• Exercise prompt: Go through the entries below and work out how many lines include "VOELKER"; give only that number.

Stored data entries
───
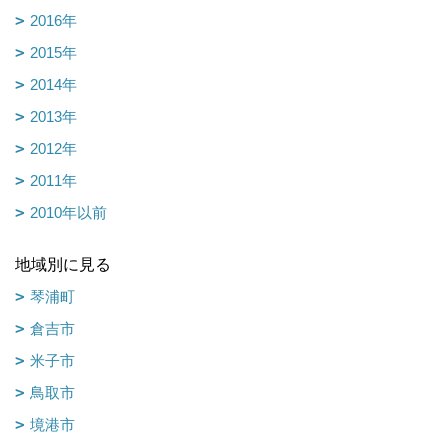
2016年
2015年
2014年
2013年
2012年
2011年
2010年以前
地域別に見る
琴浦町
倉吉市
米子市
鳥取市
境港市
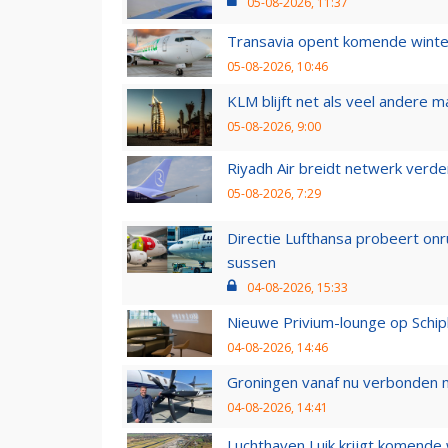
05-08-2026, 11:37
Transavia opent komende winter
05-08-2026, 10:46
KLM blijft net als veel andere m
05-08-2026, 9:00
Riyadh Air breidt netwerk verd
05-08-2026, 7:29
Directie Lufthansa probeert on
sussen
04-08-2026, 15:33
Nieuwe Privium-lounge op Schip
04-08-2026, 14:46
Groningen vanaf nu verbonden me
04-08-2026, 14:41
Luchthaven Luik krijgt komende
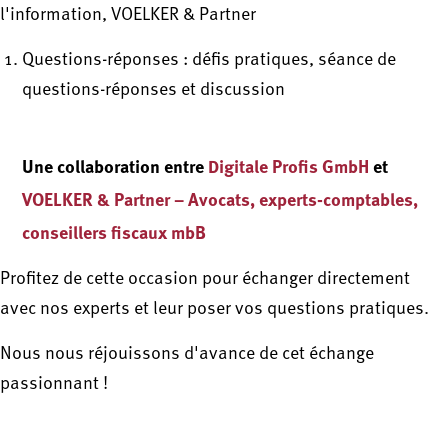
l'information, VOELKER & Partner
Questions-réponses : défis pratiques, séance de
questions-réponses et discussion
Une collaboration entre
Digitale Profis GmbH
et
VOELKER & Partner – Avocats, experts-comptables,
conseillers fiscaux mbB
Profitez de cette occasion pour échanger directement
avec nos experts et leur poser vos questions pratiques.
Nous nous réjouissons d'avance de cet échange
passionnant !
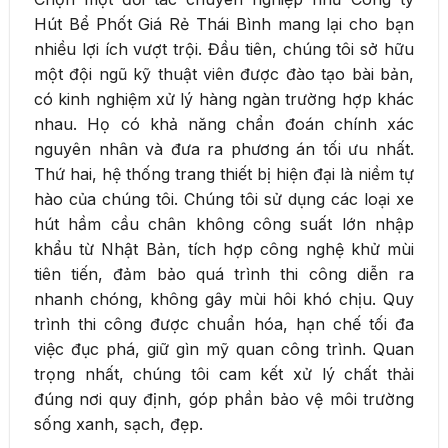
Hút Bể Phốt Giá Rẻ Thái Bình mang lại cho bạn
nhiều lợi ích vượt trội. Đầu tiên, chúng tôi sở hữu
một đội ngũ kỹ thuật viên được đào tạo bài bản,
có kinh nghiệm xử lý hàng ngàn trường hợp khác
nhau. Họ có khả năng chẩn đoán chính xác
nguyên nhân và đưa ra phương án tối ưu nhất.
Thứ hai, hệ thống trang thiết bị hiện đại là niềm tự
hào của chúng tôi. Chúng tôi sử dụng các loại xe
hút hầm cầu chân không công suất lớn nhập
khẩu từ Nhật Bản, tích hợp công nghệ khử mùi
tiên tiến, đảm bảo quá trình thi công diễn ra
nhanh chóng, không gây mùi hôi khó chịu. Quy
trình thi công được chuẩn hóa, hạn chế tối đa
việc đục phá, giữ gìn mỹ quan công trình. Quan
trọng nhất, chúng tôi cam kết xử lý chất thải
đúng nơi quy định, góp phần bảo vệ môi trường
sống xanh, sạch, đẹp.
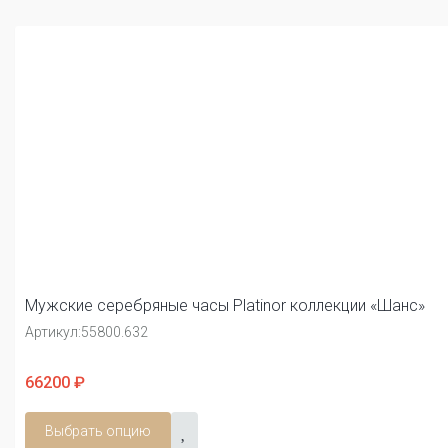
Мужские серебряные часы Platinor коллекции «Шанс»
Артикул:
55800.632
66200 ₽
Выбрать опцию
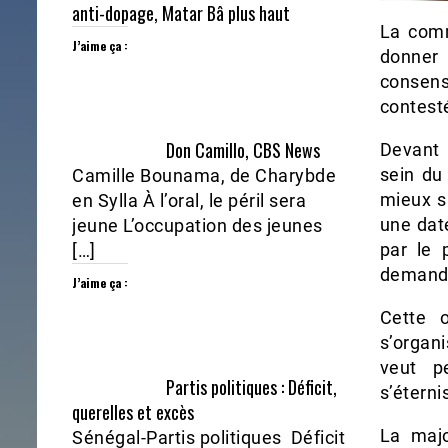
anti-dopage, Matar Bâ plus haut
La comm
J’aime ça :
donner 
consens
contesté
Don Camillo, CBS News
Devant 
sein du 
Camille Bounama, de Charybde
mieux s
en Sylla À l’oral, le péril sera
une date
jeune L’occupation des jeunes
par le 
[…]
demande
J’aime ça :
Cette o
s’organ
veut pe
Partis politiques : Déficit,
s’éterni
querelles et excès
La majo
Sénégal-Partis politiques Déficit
───
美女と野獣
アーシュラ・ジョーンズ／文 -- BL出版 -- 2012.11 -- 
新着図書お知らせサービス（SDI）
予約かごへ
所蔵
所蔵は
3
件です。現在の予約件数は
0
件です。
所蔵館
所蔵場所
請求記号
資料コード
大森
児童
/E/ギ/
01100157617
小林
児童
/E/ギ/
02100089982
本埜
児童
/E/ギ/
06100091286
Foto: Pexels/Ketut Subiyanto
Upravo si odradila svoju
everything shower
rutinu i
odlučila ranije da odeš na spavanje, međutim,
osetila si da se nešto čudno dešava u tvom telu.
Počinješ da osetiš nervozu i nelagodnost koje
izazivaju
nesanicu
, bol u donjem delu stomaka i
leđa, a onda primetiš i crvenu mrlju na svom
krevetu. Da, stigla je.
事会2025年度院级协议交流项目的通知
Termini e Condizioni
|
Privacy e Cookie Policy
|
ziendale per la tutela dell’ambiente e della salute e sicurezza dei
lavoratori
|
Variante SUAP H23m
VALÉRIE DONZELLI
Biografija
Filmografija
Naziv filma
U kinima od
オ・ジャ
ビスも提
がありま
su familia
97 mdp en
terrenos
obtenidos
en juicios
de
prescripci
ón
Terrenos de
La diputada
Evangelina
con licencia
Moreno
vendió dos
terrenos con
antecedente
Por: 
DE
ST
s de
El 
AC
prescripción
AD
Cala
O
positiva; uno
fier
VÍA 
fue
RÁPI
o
───
• Task solution: 2